Aujourd’hui, les sushis sont devenus un produit de « fastfood » comme les autres. C’est la conséquence de la popularisation du sushi à travers le monde. Il est ainsi facile d’oublier qu’il fut autrefois un mets très fin, relevant même d’une forme d’art à part entière. Jiro Ono, chef de 91 ans, cherche à redonner à ce plat son statut d’antan avec son restaurant le Sukiyabashi Jiro à deux pas du fameux marché aux poissons de Tsukiji. Découverte.
Ses sushis sont minimalistes. Terriblement minimalistes. Du riz, du poisson ou crustacés, rien qui ne peut expliquer à première vue sa popularité et ses prix exorbitants. Pourtant, le restaurant de Jiro Ono est toujours plein. Pour avoir une chance d’y goûter, il faut penser à réserver plus d’un mois à l’avance. Mais ce temps d’attente peu s’expliquer par la petite capacité du restaurant : il ne possède que 10 sièges. Jiro Ono a intentionnellement limité le nombre de clients pour suivre son idéal. L’espace réduit permettrait, d’après lui, de permettre aux clients d’apprécier l’essence même du sushi.
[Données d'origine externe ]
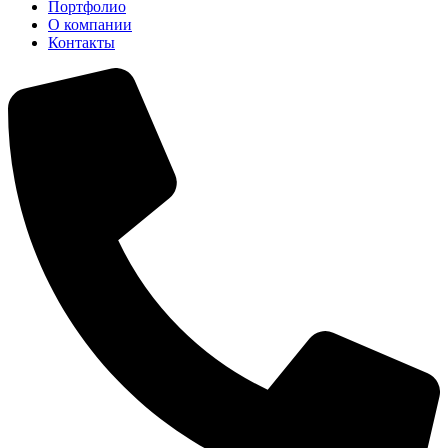
Портфолио
О компании
Контакты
Car oui, avec un prix d’entrée à 30 000 yens (soit environ 250 euros), Jiro Ono privilégie une clientèle spécialiste et gourmande de mets fins.
De la centralité du Maître
À 91 ans, alors qu’il est considéré comme un des meilleurs maîtres sushi au monde, Jiro Ono est toujours le cuisinier principal et responsable de son petit restaurant avec une grande humilité. Ce dernier lieu est disposé de manière à ce que les dix clients soient assis côte à côte sur un bar, faisant face aux cuisiniers et au chef afin d’observer en direct son travail. Sur ses apprentis (car il n’est pas question d’employés ici), seulement 2 sont autorisés à assembler les différents ingrédients des sushis en face des clients : son fils ainé d’une cinquantaine d’années et le plus ancien des apprentis. Cependant, c’est toujours Jiro Ono qui dirige le processus de préparation de A à Z, garantissant la continuité de la qualité qui fait la renommée de son sushiya.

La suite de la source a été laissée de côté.